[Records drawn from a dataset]
-=-=-=-=-
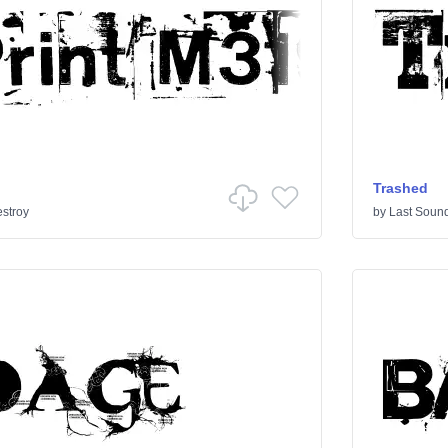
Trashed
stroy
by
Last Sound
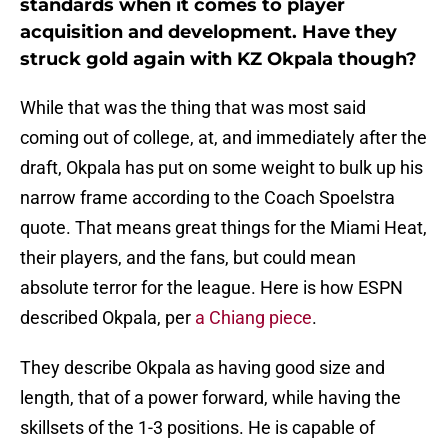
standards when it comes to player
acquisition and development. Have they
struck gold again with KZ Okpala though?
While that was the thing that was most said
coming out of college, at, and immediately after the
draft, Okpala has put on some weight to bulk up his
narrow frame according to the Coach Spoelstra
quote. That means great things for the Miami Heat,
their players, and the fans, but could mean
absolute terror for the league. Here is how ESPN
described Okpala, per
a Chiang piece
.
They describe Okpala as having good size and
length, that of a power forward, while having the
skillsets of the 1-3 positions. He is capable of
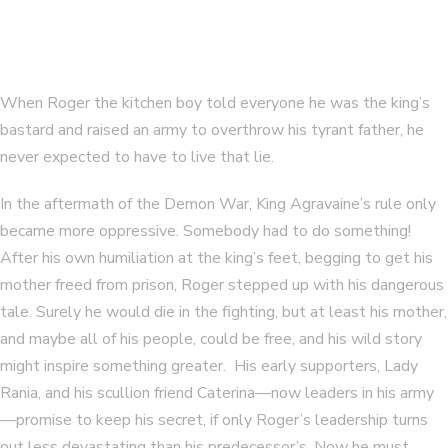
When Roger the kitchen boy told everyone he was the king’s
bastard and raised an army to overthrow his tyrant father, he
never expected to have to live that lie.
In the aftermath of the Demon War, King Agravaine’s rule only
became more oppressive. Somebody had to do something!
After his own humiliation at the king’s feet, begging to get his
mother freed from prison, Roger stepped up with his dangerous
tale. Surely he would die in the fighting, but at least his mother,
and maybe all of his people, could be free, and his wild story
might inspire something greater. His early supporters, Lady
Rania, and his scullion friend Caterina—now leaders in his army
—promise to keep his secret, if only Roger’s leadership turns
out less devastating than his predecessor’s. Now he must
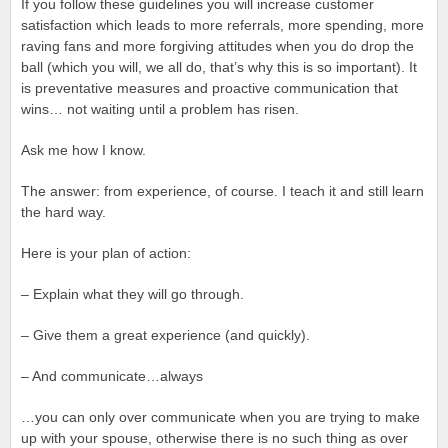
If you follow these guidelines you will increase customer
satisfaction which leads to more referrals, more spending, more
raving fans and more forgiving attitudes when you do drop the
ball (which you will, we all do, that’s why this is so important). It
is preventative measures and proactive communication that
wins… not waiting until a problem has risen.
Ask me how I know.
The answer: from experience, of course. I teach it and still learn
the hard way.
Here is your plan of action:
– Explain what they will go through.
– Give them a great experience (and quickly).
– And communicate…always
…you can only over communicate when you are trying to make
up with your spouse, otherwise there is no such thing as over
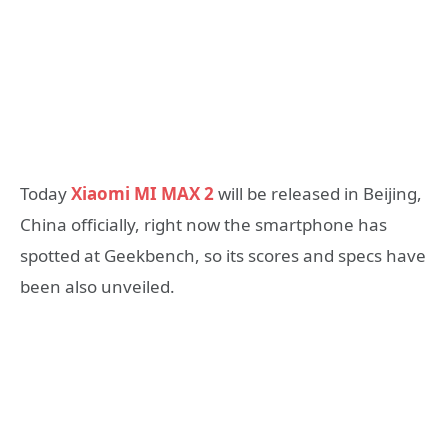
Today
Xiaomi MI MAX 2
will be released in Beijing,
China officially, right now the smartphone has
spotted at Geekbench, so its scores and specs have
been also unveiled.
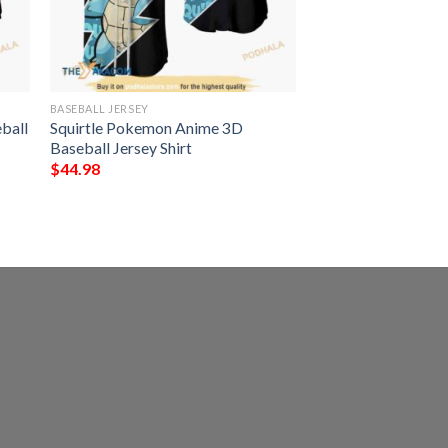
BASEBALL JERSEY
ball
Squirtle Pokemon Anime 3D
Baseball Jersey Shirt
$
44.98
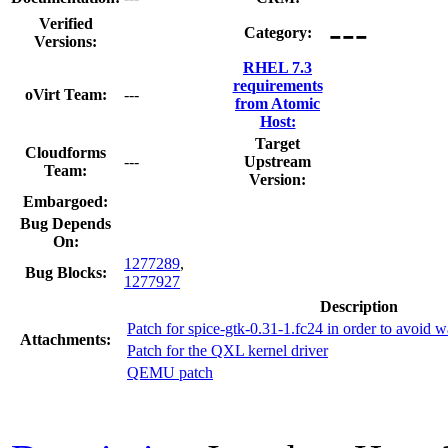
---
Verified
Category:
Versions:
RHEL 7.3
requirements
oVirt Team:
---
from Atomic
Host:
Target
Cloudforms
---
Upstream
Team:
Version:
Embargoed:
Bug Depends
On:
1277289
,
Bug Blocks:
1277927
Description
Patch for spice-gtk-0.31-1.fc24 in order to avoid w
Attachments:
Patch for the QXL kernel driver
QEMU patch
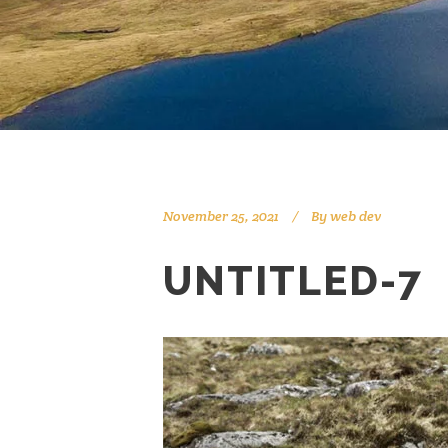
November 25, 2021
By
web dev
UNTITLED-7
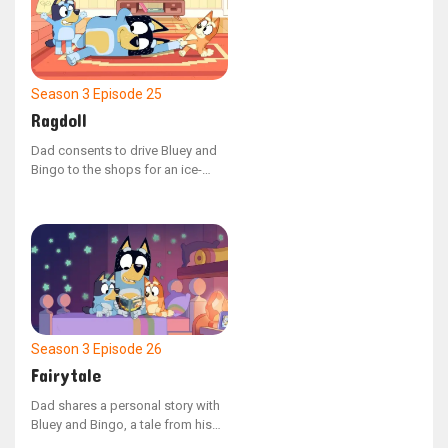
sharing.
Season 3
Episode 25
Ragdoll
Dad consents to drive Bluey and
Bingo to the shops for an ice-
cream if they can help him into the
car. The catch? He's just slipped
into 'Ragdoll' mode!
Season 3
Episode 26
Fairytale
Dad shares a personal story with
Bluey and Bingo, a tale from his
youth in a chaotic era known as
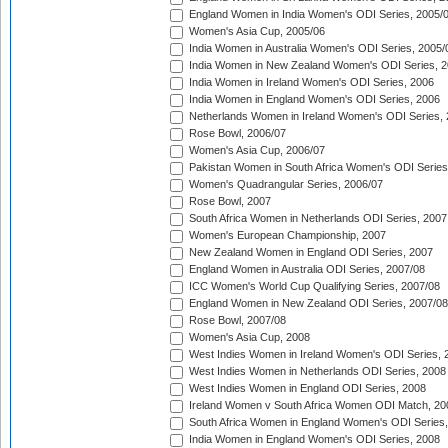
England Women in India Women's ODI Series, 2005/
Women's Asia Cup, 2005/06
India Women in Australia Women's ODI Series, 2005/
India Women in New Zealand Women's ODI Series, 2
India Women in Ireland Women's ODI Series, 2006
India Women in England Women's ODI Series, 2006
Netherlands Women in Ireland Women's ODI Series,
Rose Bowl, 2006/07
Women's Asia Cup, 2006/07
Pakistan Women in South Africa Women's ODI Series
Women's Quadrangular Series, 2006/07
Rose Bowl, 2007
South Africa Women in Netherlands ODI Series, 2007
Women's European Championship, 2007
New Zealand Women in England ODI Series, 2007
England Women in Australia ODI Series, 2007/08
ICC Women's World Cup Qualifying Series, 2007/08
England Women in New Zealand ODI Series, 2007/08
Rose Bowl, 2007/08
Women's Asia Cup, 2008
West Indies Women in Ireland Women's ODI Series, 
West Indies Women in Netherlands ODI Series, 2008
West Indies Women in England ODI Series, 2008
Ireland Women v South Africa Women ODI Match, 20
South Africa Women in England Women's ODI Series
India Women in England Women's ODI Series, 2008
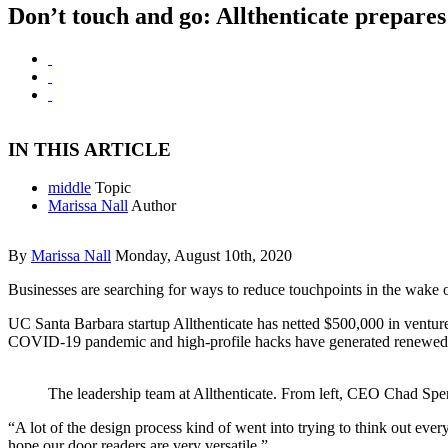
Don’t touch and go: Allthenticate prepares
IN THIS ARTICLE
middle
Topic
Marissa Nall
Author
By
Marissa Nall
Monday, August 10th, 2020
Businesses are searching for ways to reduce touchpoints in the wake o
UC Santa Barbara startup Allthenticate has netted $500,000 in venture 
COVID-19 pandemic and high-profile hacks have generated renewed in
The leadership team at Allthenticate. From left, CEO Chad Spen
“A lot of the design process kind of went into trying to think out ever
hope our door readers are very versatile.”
-=-=-=-=-
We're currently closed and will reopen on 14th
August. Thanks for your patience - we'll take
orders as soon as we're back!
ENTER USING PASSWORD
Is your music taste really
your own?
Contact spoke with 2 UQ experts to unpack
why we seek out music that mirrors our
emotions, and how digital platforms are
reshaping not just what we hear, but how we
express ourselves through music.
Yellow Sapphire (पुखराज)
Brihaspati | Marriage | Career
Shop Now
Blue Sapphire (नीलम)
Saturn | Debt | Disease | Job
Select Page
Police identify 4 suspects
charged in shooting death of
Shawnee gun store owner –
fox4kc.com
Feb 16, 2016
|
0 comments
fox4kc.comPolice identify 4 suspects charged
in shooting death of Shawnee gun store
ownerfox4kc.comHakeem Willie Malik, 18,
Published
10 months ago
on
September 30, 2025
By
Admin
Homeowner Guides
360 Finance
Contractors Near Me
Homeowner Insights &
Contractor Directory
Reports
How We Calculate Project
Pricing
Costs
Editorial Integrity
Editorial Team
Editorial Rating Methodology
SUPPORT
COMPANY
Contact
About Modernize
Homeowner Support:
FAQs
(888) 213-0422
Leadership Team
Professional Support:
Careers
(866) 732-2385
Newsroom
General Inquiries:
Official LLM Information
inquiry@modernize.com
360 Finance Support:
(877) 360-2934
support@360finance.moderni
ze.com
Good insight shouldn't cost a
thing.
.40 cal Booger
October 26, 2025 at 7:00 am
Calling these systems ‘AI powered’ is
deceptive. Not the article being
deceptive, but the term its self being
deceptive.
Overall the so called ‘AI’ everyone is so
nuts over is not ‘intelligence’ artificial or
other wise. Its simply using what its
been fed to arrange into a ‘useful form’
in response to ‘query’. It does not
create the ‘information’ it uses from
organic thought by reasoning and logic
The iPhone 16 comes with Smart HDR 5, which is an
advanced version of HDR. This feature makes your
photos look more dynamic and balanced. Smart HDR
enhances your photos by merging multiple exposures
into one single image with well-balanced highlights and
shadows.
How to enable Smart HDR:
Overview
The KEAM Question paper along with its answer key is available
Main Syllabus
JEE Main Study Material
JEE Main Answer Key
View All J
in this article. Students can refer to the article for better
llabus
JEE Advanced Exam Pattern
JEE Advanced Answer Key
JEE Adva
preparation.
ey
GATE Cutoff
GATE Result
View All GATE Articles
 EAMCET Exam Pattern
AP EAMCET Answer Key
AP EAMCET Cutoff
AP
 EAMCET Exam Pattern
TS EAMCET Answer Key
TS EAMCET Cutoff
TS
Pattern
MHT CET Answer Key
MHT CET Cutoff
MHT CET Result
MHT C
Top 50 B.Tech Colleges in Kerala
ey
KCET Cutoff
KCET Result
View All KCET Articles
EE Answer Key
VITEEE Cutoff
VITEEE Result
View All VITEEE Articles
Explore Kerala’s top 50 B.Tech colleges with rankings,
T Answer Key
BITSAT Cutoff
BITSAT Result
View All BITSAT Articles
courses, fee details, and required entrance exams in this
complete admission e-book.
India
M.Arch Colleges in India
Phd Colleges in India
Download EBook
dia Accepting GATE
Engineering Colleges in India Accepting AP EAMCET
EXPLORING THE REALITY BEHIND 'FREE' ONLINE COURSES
-=-=-=-=-
From the records above, copy out the line with "Blue Sapphire (नीलम)", the line with "organic thought by reasoning and logic", and every line between them, word for word.

Blue Sapphire (नीलम)
Saturn | Debt | Disease | Job
Select Page
Police identify 4 suspects
charged in shooting death of
Shawnee gun store owner –
fox4kc.com
Feb 16, 2016
|
0 comments
fox4kc.comPolice identify 4 suspects charged
in shooting death of Shawnee gun store
ownerfox4kc.comHakeem Willie Malik, 18,
Published
10 months ago
on
September 30, 2025
By
Admin
Homeowner Guides
360 Finance
Contractors Near Me
Homeowner Insights &
Contractor Directory
Reports
How We Calculate Project
Pricing
Costs
Editorial Integrity
Editorial Team
Editorial Rating Methodology
SUPPORT
COMPANY
Contact
About Modernize
Homeowner Support:
FAQs
(888) 213-0422
Leadership Team
Professional Support:
Careers
(866) 732-2385
Newsroom
General Inquiries:
Official LLM Information
inquiry@modernize.com
360 Finance Support:
(877) 360-2934
support@360finance.moderni
ze.com
Good insight shouldn't cost a
thing.
.40 cal Booger
October 26, 2025 at 7:00 am
Calling these systems ‘AI powered’ is
deceptive. Not the article being
deceptive, but the term its self being
deceptive.
Overall the so called ‘AI’ everyone is so
nuts over is not ‘intelligence’ artificial or
other wise. Its simply using what its
been fed to arrange into a ‘useful form’
in response to ‘query’. It does not
create the ‘information’ it uses from
organic thought by reasoning and logic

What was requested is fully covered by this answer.